Tractor safety is no accident

If you grew up on a farm, you know how important tractors and other machinery are for getting the job done. But it's what you don’t know about your machinery that could hurt you.

A dangerous job
In the United States, agriculture is one of the deadliest jobs — more dangerous even than mining and construction. In 2012, 374 farm workers died in work-related injuries (20.2 deaths per 100,000 workers).

Every day, 167 agricultural workers suffer injuries that cause loss of work time, and 5 percent of these injuries result in permanent impairment.  According to the National Ag Safety Database, one-quarter of farm accidents involve machinery running over a victim, and one-half involve an overturned tractor or ATV. Other common farm accidents involve entanglement in machinery, PTO shafts, and augers.
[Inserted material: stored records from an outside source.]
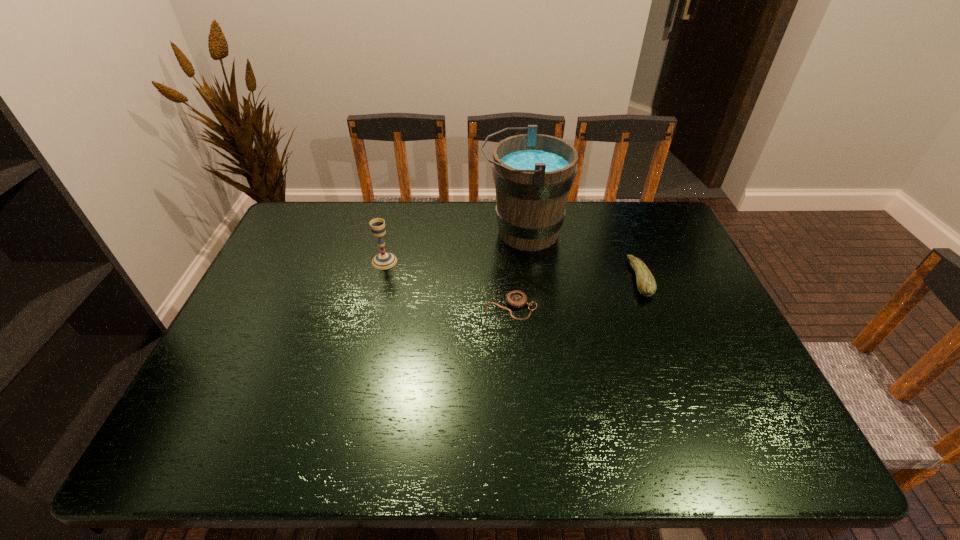 This screenshot has height=540, width=960. I want to click on the tallest object, so click(x=533, y=173).

Find the location of a particular element. The image size is (960, 540). the second tallest object is located at coordinates (384, 260).

Identify the location of chalice. Image resolution: width=960 pixels, height=540 pixels. (384, 260).

This screenshot has height=540, width=960. I want to click on zucchini, so click(x=646, y=284).

Locate an element on the screen. The height and width of the screenshot is (540, 960). the third tallest object is located at coordinates (646, 284).

Locate an element on the screen. Image resolution: width=960 pixels, height=540 pixels. the shortest object is located at coordinates (516, 299).

Find the location of a particular element. This screenshot has width=960, height=540. free spot located 0.310m with a handle on the side of the wine bucket is located at coordinates (386, 232).

This screenshot has width=960, height=540. Find the location of `free location located with a handle on the side of the wine bucket`. free location located with a handle on the side of the wine bucket is located at coordinates (420, 232).

Where is `free space located with a handle on the side of the wine bucket`? The height and width of the screenshot is (540, 960). free space located with a handle on the side of the wine bucket is located at coordinates (465, 232).

In order to click on free region located 0.300m on the front of the second tallest object in this screenshot , I will do `click(363, 351)`. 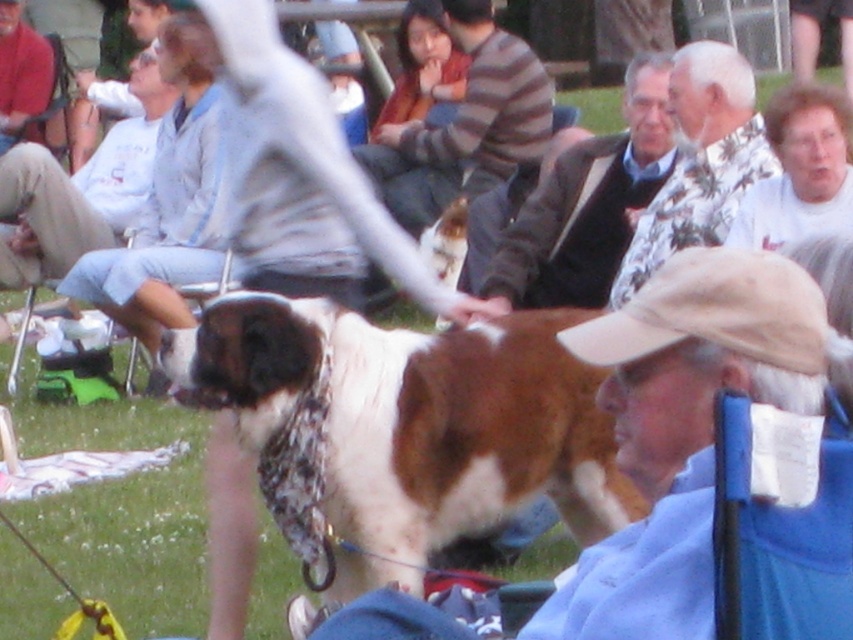 You are at an outdoor event and see two people in the upper right corner wearing shirts. One is wearing a floral shirt at upper right and the other a white cotton shirt at upper right. Which shirt is located more to the left?

The floral shirt at upper right is positioned on the left side of the white cotton shirt at upper right, so the floral shirt at upper right is more to the left. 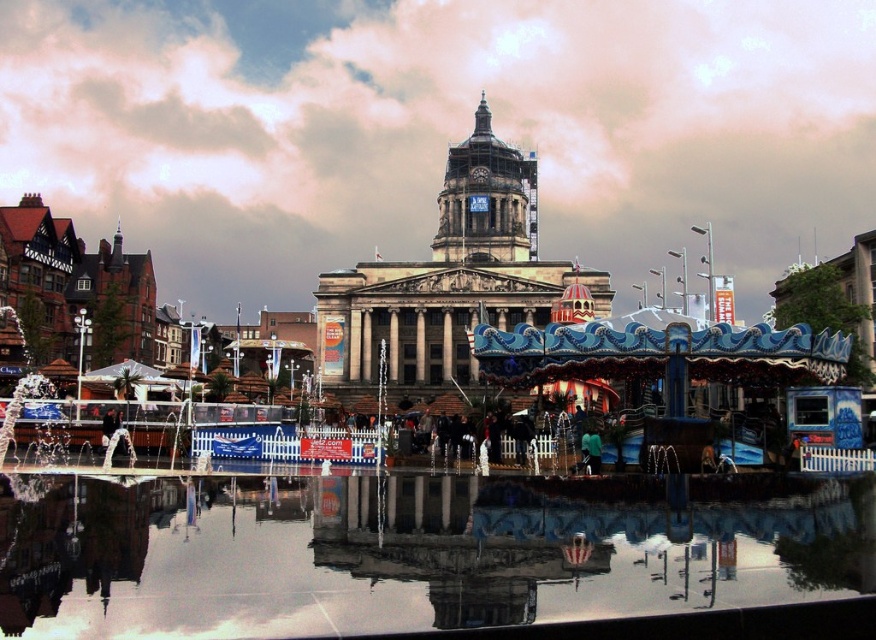 From the picture: Between stone clock tower at center and gray stone clock tower at center, which one appears on the left side from the viewer's perspective?

stone clock tower at center is more to the left.

Is stone clock tower at center wider than gray stone clock tower at center?

Indeed, stone clock tower at center has a greater width compared to gray stone clock tower at center.

Locate an element on the screen. stone clock tower at center is located at coordinates (451, 276).

Is stone clock tower at center taller than blue painted wood carousel at center?

Correct, stone clock tower at center is much taller as blue painted wood carousel at center.

The width and height of the screenshot is (876, 640). What do you see at coordinates (451, 276) in the screenshot? I see `stone clock tower at center` at bounding box center [451, 276].

This screenshot has width=876, height=640. Find the location of `stone clock tower at center`. stone clock tower at center is located at coordinates (451, 276).

Can you confirm if reflective glass water at center is positioned below blue painted wood carousel at center?

Yes.

Is point (230, 550) positioned before point (653, 376)?

Yes, point (230, 550) is in front of point (653, 376).

Between point (273, 516) and point (503, 346), which one is positioned in front?

Point (273, 516)

Identify the location of reflective glass water at center. This screenshot has width=876, height=640. (394, 554). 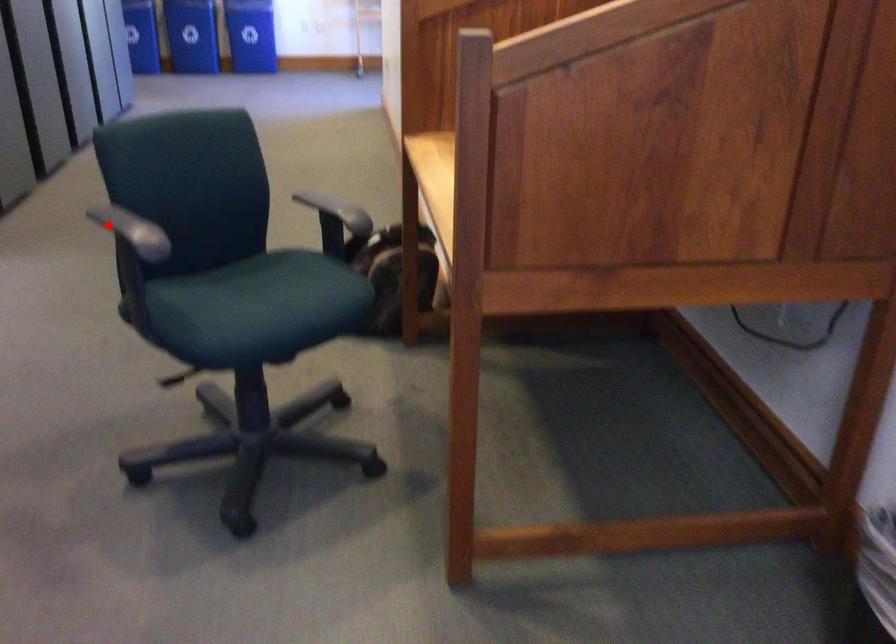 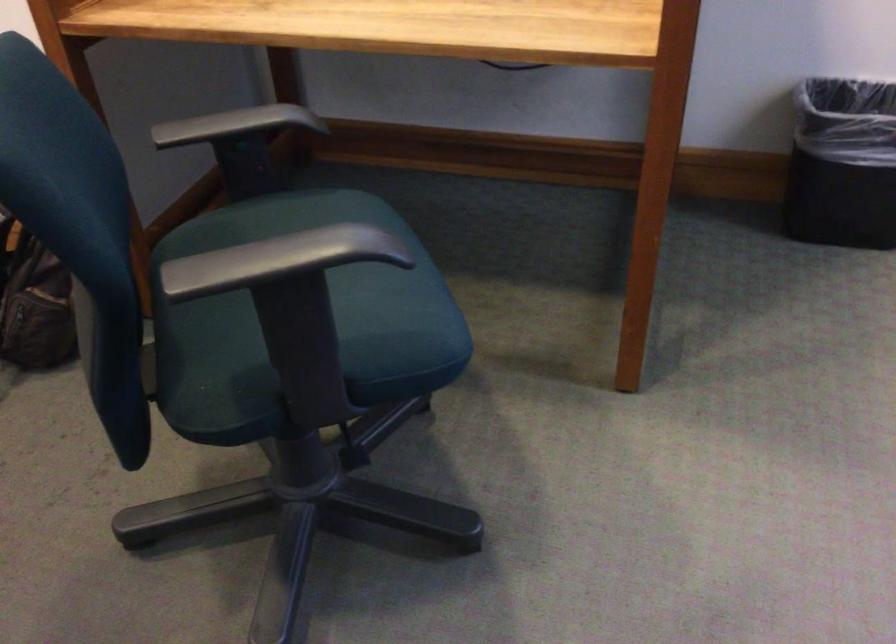 Question: A red point is marked in image1. In image2, is the corresponding 3D point closer to the camera or farther? Reply with the corresponding letter.

Choices:
 (A) The corresponding 3D point is closer.
 (B) The corresponding 3D point is farther.

Answer: (A) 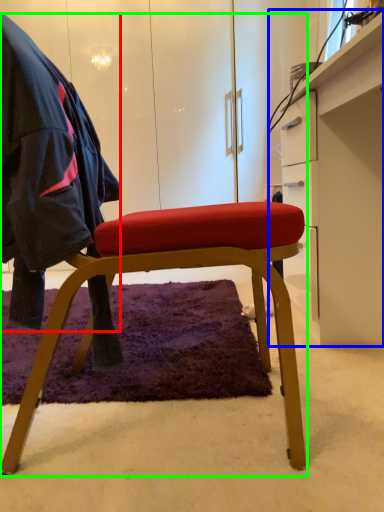 Question: Which is nearer to the cloak (highlighted by a red box)? desk (highlighted by a blue box) or chair (highlighted by a green box).

Choices:
 (A) desk
 (B) chair

Answer: (B) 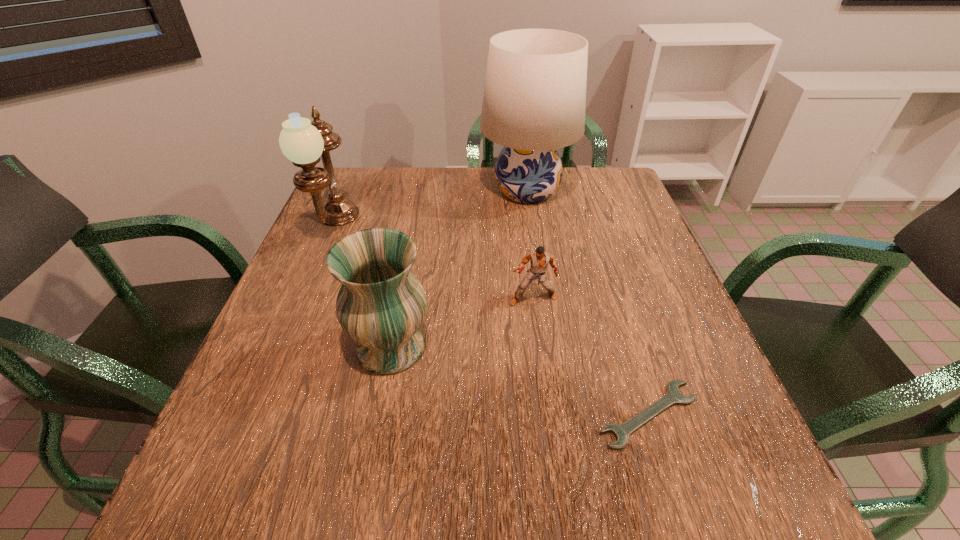 At what (x,y) coordinates should I click in order to perform the action: click on free space that satisfies the following two spatial constraints: 1. on the front-facing side of the third farthest object; 2. on the left side of the wrench. Please return your answer as a coordinate pair (x, y). Looking at the image, I should click on (548, 415).

Where is `vacant space that satisfies the following two spatial constraints: 1. on the front-facing side of the tallest object; 2. on the back side of the nearest object`? This screenshot has width=960, height=540. vacant space that satisfies the following two spatial constraints: 1. on the front-facing side of the tallest object; 2. on the back side of the nearest object is located at coordinates (560, 415).

Identify the location of free spot that satisfies the following two spatial constraints: 1. on the front-facing side of the second shortest object; 2. on the right side of the nearest object. The height and width of the screenshot is (540, 960). (548, 415).

This screenshot has width=960, height=540. In order to click on vacant area that satisfies the following two spatial constraints: 1. on the front-facing side of the second shortest object; 2. on the right side of the shortest object in this screenshot , I will do `click(548, 415)`.

At what (x,y) coordinates should I click in order to perform the action: click on vacant region that satisfies the following two spatial constraints: 1. on the front-facing side of the shortest object; 2. on the right side of the puncher. Please return your answer as a coordinate pair (x, y). This screenshot has height=540, width=960. Looking at the image, I should click on (548, 415). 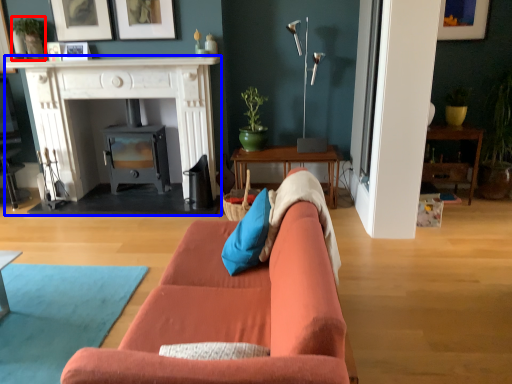 Question: Which object appears closest to the camera in this image, houseplant (highlighted by a red box) or fireplace (highlighted by a blue box)?

Choices:
 (A) houseplant
 (B) fireplace

Answer: (B) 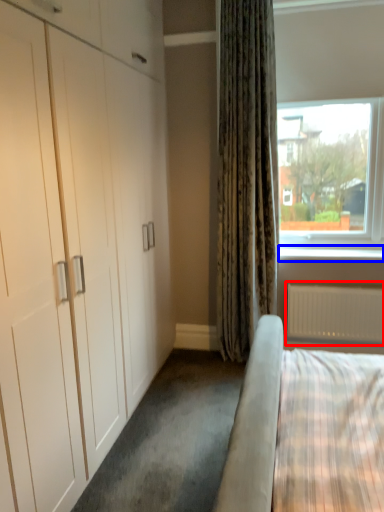 Question: Which object appears farthest to the camera in this image, radiator (highlighted by a red box) or window sill (highlighted by a blue box)?

Choices:
 (A) radiator
 (B) window sill

Answer: (B) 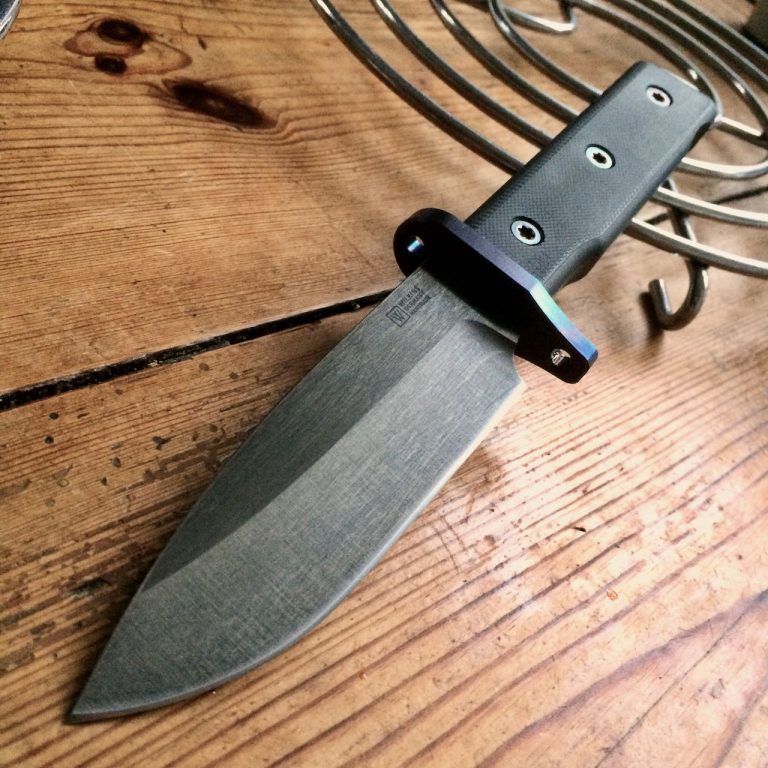 Image resolution: width=768 pixels, height=768 pixels. Identify the location of black stove grill. (474, 147), (508, 123). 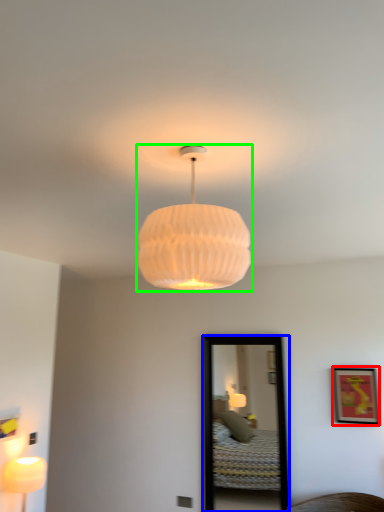 Question: Estimate the real-world distances between objects in this image. Which object is closer to picture frame (highlighted by a red box), mirror (highlighted by a blue box) or lamp (highlighted by a green box)?

Choices:
 (A) mirror
 (B) lamp

Answer: (A) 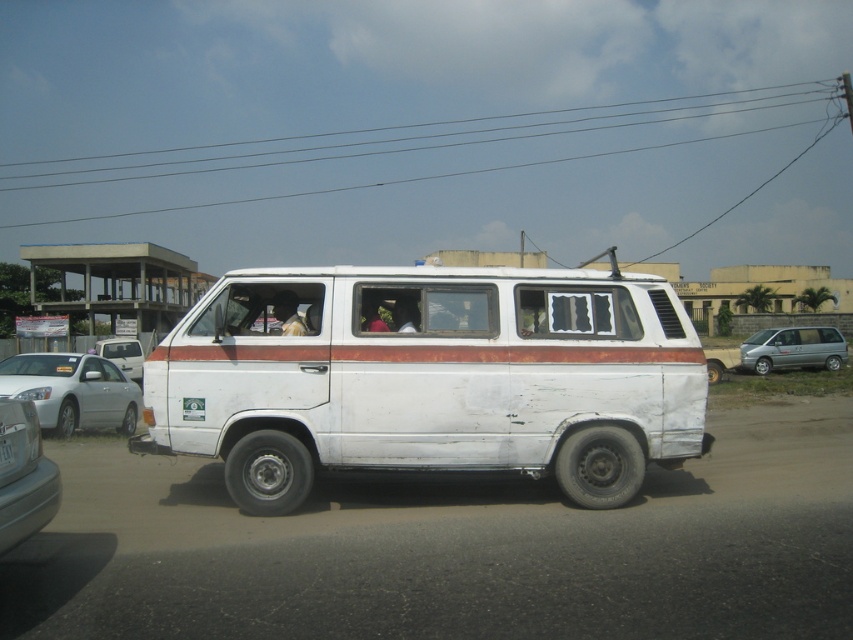 Between white matte van at center and metallic silver car at lower left, which one has more height?

With more height is white matte van at center.

Is white matte van at center closer to the viewer compared to metallic silver car at lower left?

No, white matte van at center is further to the viewer.

Between point (177, 323) and point (7, 513), which one is positioned in front?

Point (7, 513) is in front.

Find the location of a particular element. The image size is (853, 640). white matte van at center is located at coordinates [428, 378].

Is silver metallic sedan at left wider than metallic silver car at lower left?

Incorrect, silver metallic sedan at left's width does not surpass metallic silver car at lower left's.

Which is more to the left, silver metallic sedan at left or metallic silver car at lower left?

silver metallic sedan at left is more to the left.

Which is behind, point (18, 362) or point (6, 516)?

Point (18, 362)

You are a GUI agent. You are given a task and a screenshot of the screen. Output one action in this format:
    pyautogui.click(x=<x>, y=<y>)
    Task: Click on the silver metallic sedan at left
    Image resolution: width=853 pixels, height=640 pixels.
    Given the screenshot: What is the action you would take?
    pyautogui.click(x=73, y=392)

Can you confirm if silver metallic minivan at right is positioned to the right of white matte van at left?

Correct, you'll find silver metallic minivan at right to the right of white matte van at left.

Which of these two, silver metallic minivan at right or white matte van at left, stands taller?

silver metallic minivan at right is taller.

Where is `silver metallic minivan at right`? The image size is (853, 640). silver metallic minivan at right is located at coordinates pos(793,348). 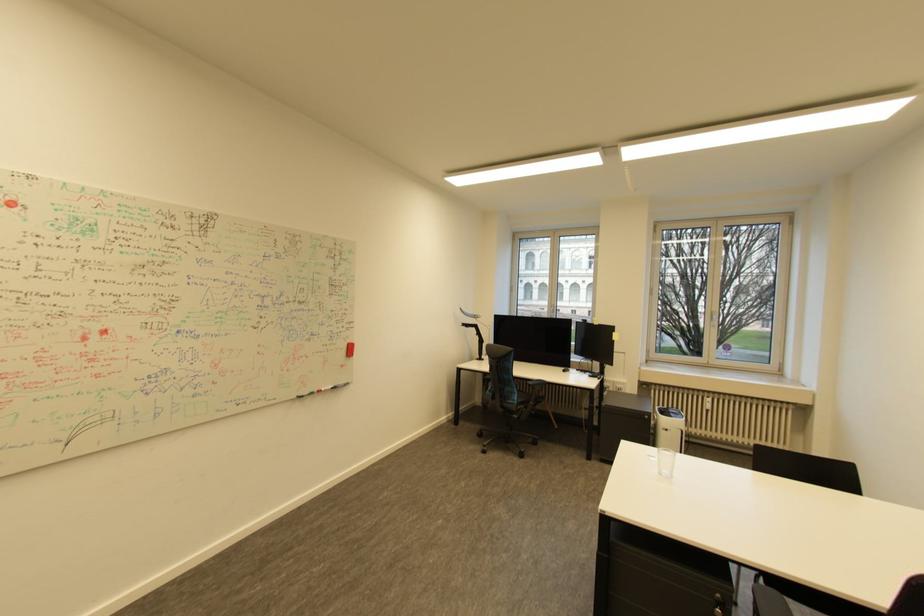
Youth and agricultural accidents
Since 1969, the U.S. Department of Labor has declared that many ag-related jobs are hazardous to youth. Even now, about 75 young people under the age of 16 die in farm-related accidents each year. Federal law now requires that 14- and 15-year-olds be certified through a tractor and machinery safety course to be employed for farm work. Some states even require this certification for youth working on their own family’s farm.

Courses benefit youth and adults
Tractor and machinery safety courses are essential for youth, but can be great refreshers for adults too. Courses typically cover the types of risks and regulations related to agricultural health and safety; age-appropriate tasks; safe clothing and protective equipment; first aid; operation of tractors, skid steers, and ATVs; and connecting and using implements. While many instructional resources are available online, including student manuals and videos, a class must have a hands-on skills and driving test to offer certification.

You may typically find these courses through area 4-H clubs, a school’s FFA, technical colleges, or university extensions.